According to the World Health Organisation, 350 million people around the world suffer from depression. Women are two times more likely to develop clinical depression than men, And, according to the National Mental Health Organisation, 1 in 8 women likely to experience depression at one point in their lives. Depression is a worldwide problem and it affects women in particular.
Depression is not one thing, is will be felt differently by every affected individual. Different people will also experience it according to different degrees of severity. Depression can be mild, moderate or a severe clinical disorder. If you believe you are suffering from depression, talk to a psychotherapist for professional help and advice.
Further, for many who are living with or who experience it, depression’s symptoms can become a sort of catch-22. This is because you will feel the need to do something to feel better but don’t have the energy to do anything, thus making you feel worse. As such, depression can be very challenging to emerge from. The following are nine common symptoms of depression in women:
1. Feeling “empty”
A persistent mood of “emptiness” is a common symptom of depression. This may mean literally feeling empty. It could also mean feeling helpless, guilty or/and hopeless. Some sadness is normal and not a symptom of depression, but with depression this sadness becomes all-encompassing. It hangs over you and gets in the way of every aspect of your day to day life.
2. Loss of interest
A loss of interest in a wide array of things such as day-to-day activities, sex, those around you is another common symptom of depression. The clinical term for this is Anhedonia and is used to refer to when people stop experiencing pleasure or gain less pleasure from the activities that they once enjoyed. It is one of the many catch-22s of depression.
Engaging in activities that you once enjoyed should be a way of making yourself feel better, but the depression stops you from being able to cure yourself in this way.
Another common symptom and one of the many catch-22s of depression. Partaking in social activities may feel like too much and push women to isolate themselves. This will result in a feeling of loneliness. The problem is that even though you feel lonely, you cannot get yourself to partake in social activities, as these feel too overwhelming.
It is also tied into the loss of interest that often accompanies depression: you may be experiencing a loss of interest in activities that would normally place you in social contexts. As such, loss of interest may also increase loneliness and may lead to the common symptoms of depression in women.
You are very irritable. This means that you are feeling nervous, anxious, crying excessively and it just generally seems like anything can set you off. This may include anxiety. Anxiety is not the same as simply being nervous. And it is different from the anxiety that you might feel about a test. This anxiety is about obsessing over small things to the point of making you feel worse about yourself and making it difficult to navigate the world.
5. Changing sleep patterns
There seems to be a connection between people’s sleep patterns and their moods. This is a phenomenon that applies outside of depression as well. If your sleep pattern is the only thing changing then you may not have depression. Changing sleep patterns signifies the common symptoms of depression in women. This can mean either sleeping too much or sleeping too little.
6. Weight loss or gain
Depending on the individual they may experience loss of appetite or they may begin to overeat. For those you experience a loss of appetite, the symptom is related to other symptoms such as a loss of interest. This lack of motivation may also include that directed at food. Or, on the opposite end, some people begin to overeat. Eating to make themselves feel better, due to a lack of motivation to stay healthy, etc…

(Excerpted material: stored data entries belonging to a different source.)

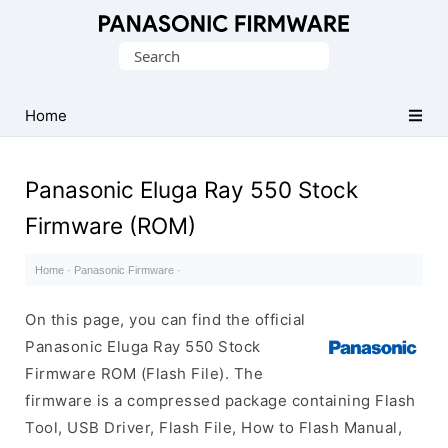
Original
Search
Panasonic
for:
ROM
(Flash
Home
File)
Panasonic Eluga Ray 550 Stock
Firmware (ROM)
Home
·
Panasonic Firmware
·
On this page, you can find the official
Panasonic Eluga Ray 550 Stock
Firmware ROM (Flash File). The
firmware is a compressed package containing Flash
Tool, USB Driver, Flash File, How to Flash Manual,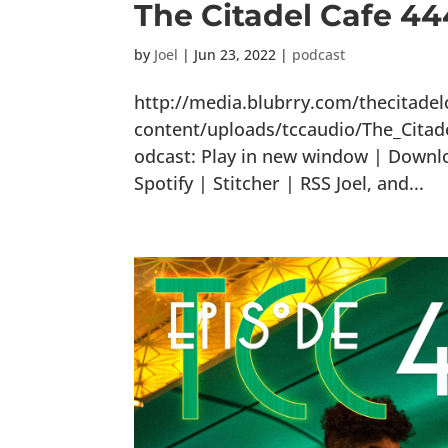
The Citadel Cafe 4
by
Joel
|
Jun 23, 2022
|
podcast
http://media.blubrry.com/thecitade
content/uploads/tccaudio/The_Cit
odcast: Play in new window | Downl
Spotify | Stitcher | RSS Joel, and...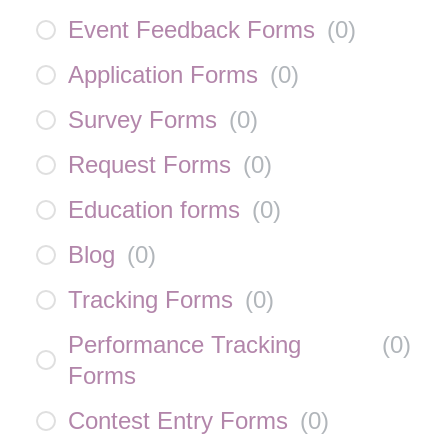
Event Feedback Forms
(
0
)
Application Forms
(
0
)
Survey Forms
(
0
)
Request Forms
(
0
)
Education forms
(
0
)
Blog
(
0
)
Tracking Forms
(
0
)
Performance Tracking
(
0
)
Forms
Contest Entry Forms
(
0
)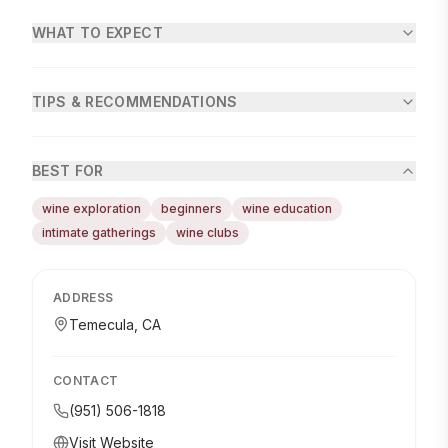
WHAT TO EXPECT
TIPS & RECOMMENDATIONS
BEST FOR
wine exploration
beginners
wine education
intimate gatherings
wine clubs
ADDRESS
Temecula, CA
CONTACT
(951) 506-1818
Visit Website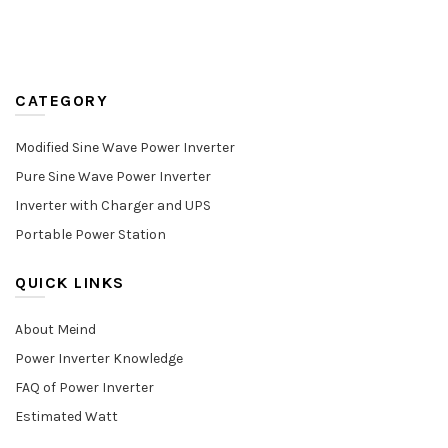
CATEGORY
Modified Sine Wave Power Inverter
Pure Sine Wave Power Inverter
Inverter with Charger and UPS
Portable Power Station
QUICK LINKS
About Meind
Power Inverter Knowledge
FAQ of Power Inverter
Estimated Watt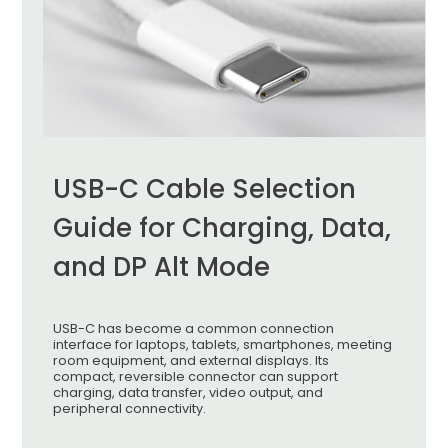
USB-C Cable Selection
Guide for Charging, Data,
and DP Alt Mode
USB-C has become a common connection
interface for laptops, tablets, smartphones, meeting
room equipment, and external displays. Its
compact, reversible connector can support
charging, data transfer, video output, and
peripheral connectivity.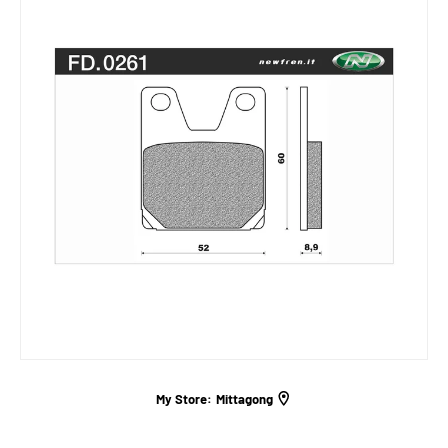
My Store:
Mittagong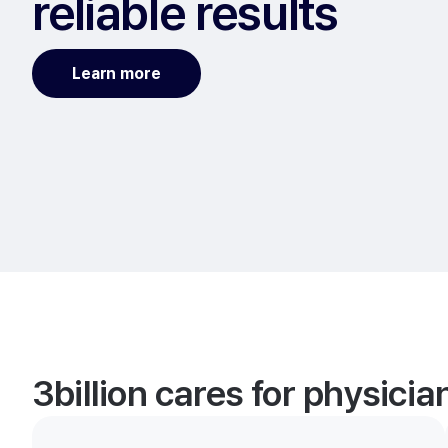
reliable results
Learn more
3billion cares for physici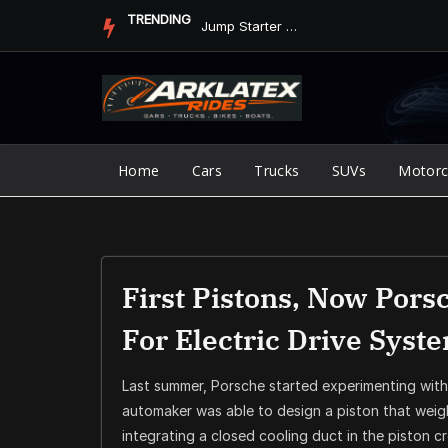
Skip
TRENDING
Jump Starter vs. Jumper Cables in ArkLaTex Heat: Which Shoul...
to
content
Home
Cars
Trucks
SUVs
Motorc
First Pistons, Now Pors
For Electric Drive Syst
Last summer, Porsche started experimenting wit
automaker was able to design a piston that weigh
integrating a closed cooling duct in the piston c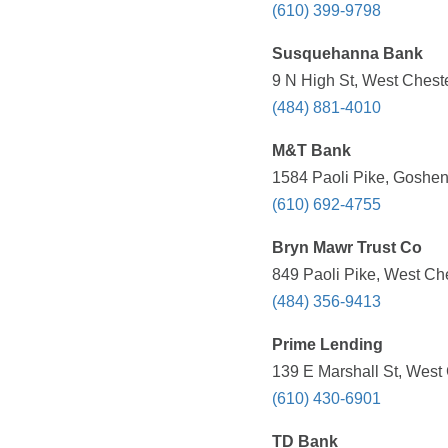
(610) 399-9798
Susquehanna Bank
9 N High St, West Cheste
(484) 881-4010
M&T Bank
1584 Paoli Pike, Goshen
(610) 692-4755
Bryn Mawr Trust Co
849 Paoli Pike, West Che
(484) 356-9413
Prime Lending
139 E Marshall St, West 
(610) 430-6901
TD Bank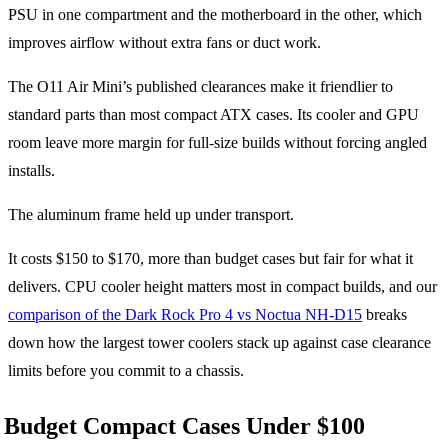
PSU in one compartment and the motherboard in the other, which
improves airflow without extra fans or duct work.
The O11 Air Mini’s published clearances make it friendlier to
standard parts than most compact ATX cases. Its cooler and GPU
room leave more margin for full-size builds without forcing angled
installs.
The aluminum frame held up under transport.
It costs $150 to $170, more than budget cases but fair for what it
delivers. CPU cooler height matters most in compact builds, and our
comparison of the Dark Rock Pro 4 vs Noctua NH-D15
breaks
down how the largest tower coolers stack up against case clearance
limits before you commit to a chassis.
Budget Compact Cases Under $100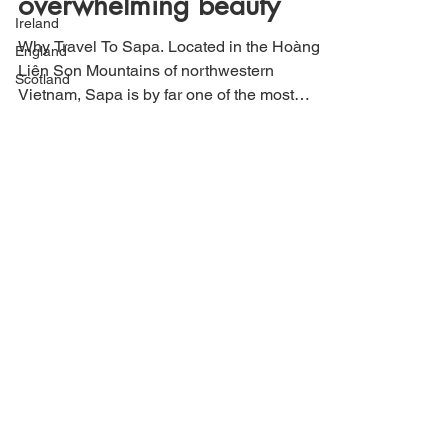
Ireland
overwhelming beauty
England
Why Travel To Sapa. Located in the Hoàng
Scotland
Liên Son Mountains of northwestern
Vietnam, Sapa is by far one of the most
beautiful landscapes...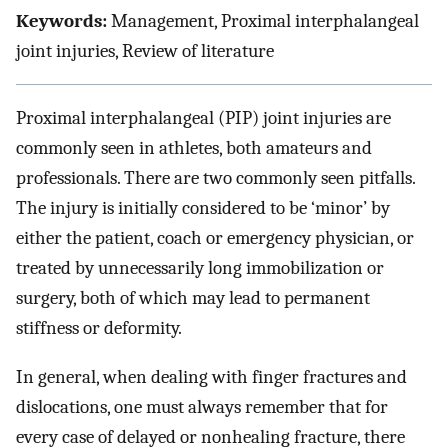
Keywords:
Management, Proximal interphalangeal
joint injuries, Review of literature
Proximal interphalangeal (PIP) joint injuries are
commonly seen in athletes, both amateurs and
professionals. There are two commonly seen pitfalls.
The injury is initially considered to be ‘minor’ by
either the patient, coach or emergency physician, or
treated by unnecessarily long immobilization or
surgery, both of which may lead to permanent
stiffness or deformity.
In general, when dealing with finger fractures and
dislocations, one must always remember that for
every case of delayed or nonhealing fracture, there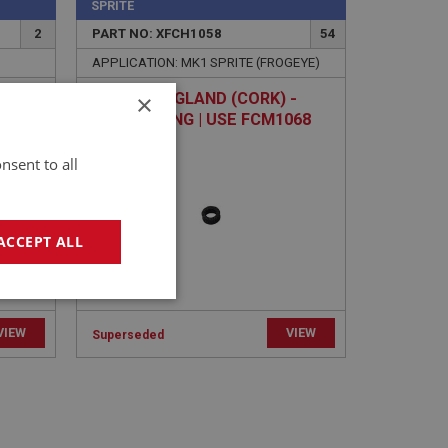
SPRITE
2
PART NO: XFCH1058
54
APPLICATION: MK1 SPRITE (FROGEYE)
×
20
WASHER - GLAND (CORK) -
JET BEARING | USE FCM1068
nsent to all
ACCEPT ALL
geting
VIEW
VIEW
Superseded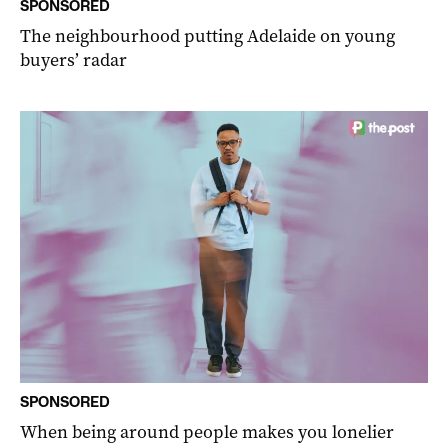
SPONSORED
The neighbourhood putting Adelaide on young
buyers’ radar
SPONSORED
When being around people makes you lonelier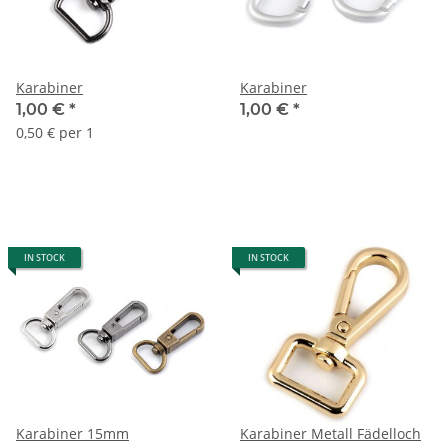
Karabiner
Karabiner
1,00 €
*
1,00 €
*
0,50 € per 1
IN STOCK
IN STOCK
Karabiner 15mm
Karabiner Metall Fädelloch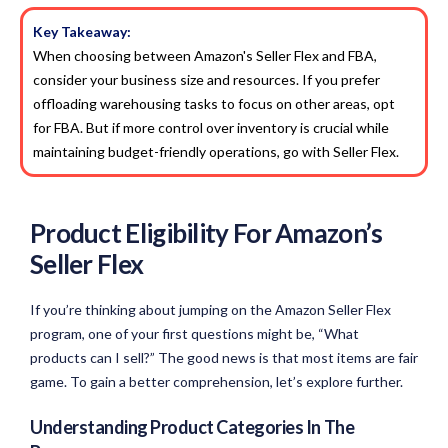
Key Takeaway:
When choosing between Amazon's Seller Flex and FBA,
consider your business size and resources. If you prefer
offloading warehousing tasks to focus on other areas, opt
for FBA. But if more control over inventory is crucial while
maintaining budget-friendly operations, go with Seller Flex.
Product Eligibility For Amazon’s
Seller Flex
If you’re thinking about jumping on the Amazon Seller Flex
program, one of your first questions might be, “What
products can I sell?” The good news is that most items are fair
game. To gain a better comprehension, let’s explore further.
Understanding Product Categories In The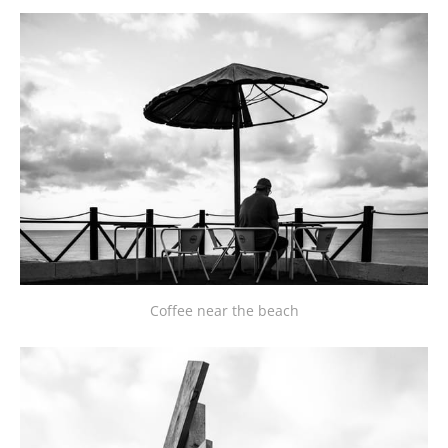
Coffee near the beach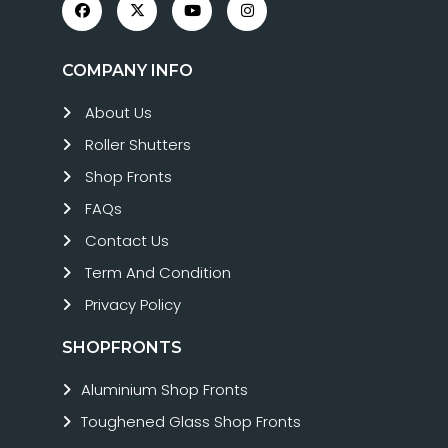
COMPANY INFO
About Us
Roller Shutters
Shop Fronts
FAQs
Contact Us
Term And Condition
Privacy Policy
SHOPFRONTS
Aluminium Shop Fronts
Toughened Glass Shop Fronts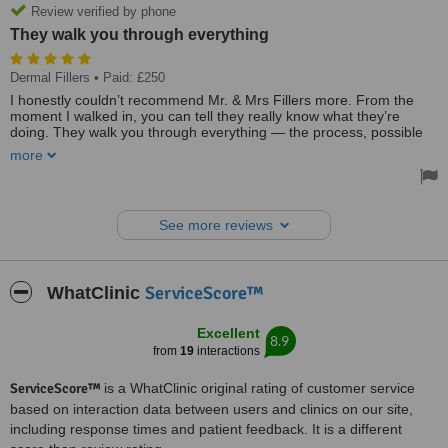
Review verified by phone
They walk you through everything
Dermal Fillers
• Paid: £250
I honestly couldn’t recommend Mr. & Mrs Fillers more. From the
moment I walked in, you can tell they really know what they’re
doing. They walk you through everything — the process, possible
side effects, risks, and what to do if anything happens. What I really
more
appreciated is that they don’t just scare you with risks, they also
reassure you that everything is manageable/fixable and that you
can contact them anytime if you’re worried about anything.
See more reviews
They’re super professional but also very approachable — no
question feels stupid and they take the time to properly explain
things. They also won’t give you unrealistic expectations, which I
actually loved. They’re very honest about what’s achievable and
ServiceScore™
WhatClinic
guide you on what would need to be done to get the look you want.
And the treatment itself… as pleasant as getting needles in your
Excellent
8.9
lips can possibly be 😅 I’ve been to a different lip specialist before
from
19
interactions
and it genuinely felt like torture, but this was honestly like a walk in
the park in comparison.
ServiceScore™
is a WhatClinic original rating of customer service
You also get a full post-treatment kit which is SUCH a nice touch —
based on interaction data between users and clinics on our site,
the lip balm for bruising literally saved my life (I bruise so easily),
including response times and patient feedback. It is a different
plus a cooling gel you keep in the freezer and loads of aftercare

A lack of energy, is in fact one of the most common symptoms of depression. Why? Because of neurotransmitters in our brains. Serotonin is a neurotransmitter that is responsible, amongst many things, for the production of feelings of happiness. Serotonin is also related to the production of the neurotransmitter epinephrine.
Epinephrine is responsible for the production of the feeling of energy. In studies regarding clinical depression (severe depression) it has been found that reduced levels of serotonin are produced by the brain. Because of the connection between the two neurotransmitters, it means that both the production of feelings of happiness and of energy are suppressed. This explains the feeling of fatigue that is so common in depression.
8. Suicide thoughts or attempts
Some sufferers of depression may feel so isolated and have lost so much interest that they no longer desire to live, and begin to think about ending their own lives. If you feel this way, reach out! Contact your doctor, contact a helpline, contact a friend. This is a symptom of very serious depression and there are many resources out there to help.
9. Physical symptoms
Depression may also be felt physically (the mind and body are connected after all). These include: headaches, chronic pain, digestive disorders, cramps, breast tenderness. These symptoms may also occur due to other conditions though, so on their own they are not a good indicator of depression.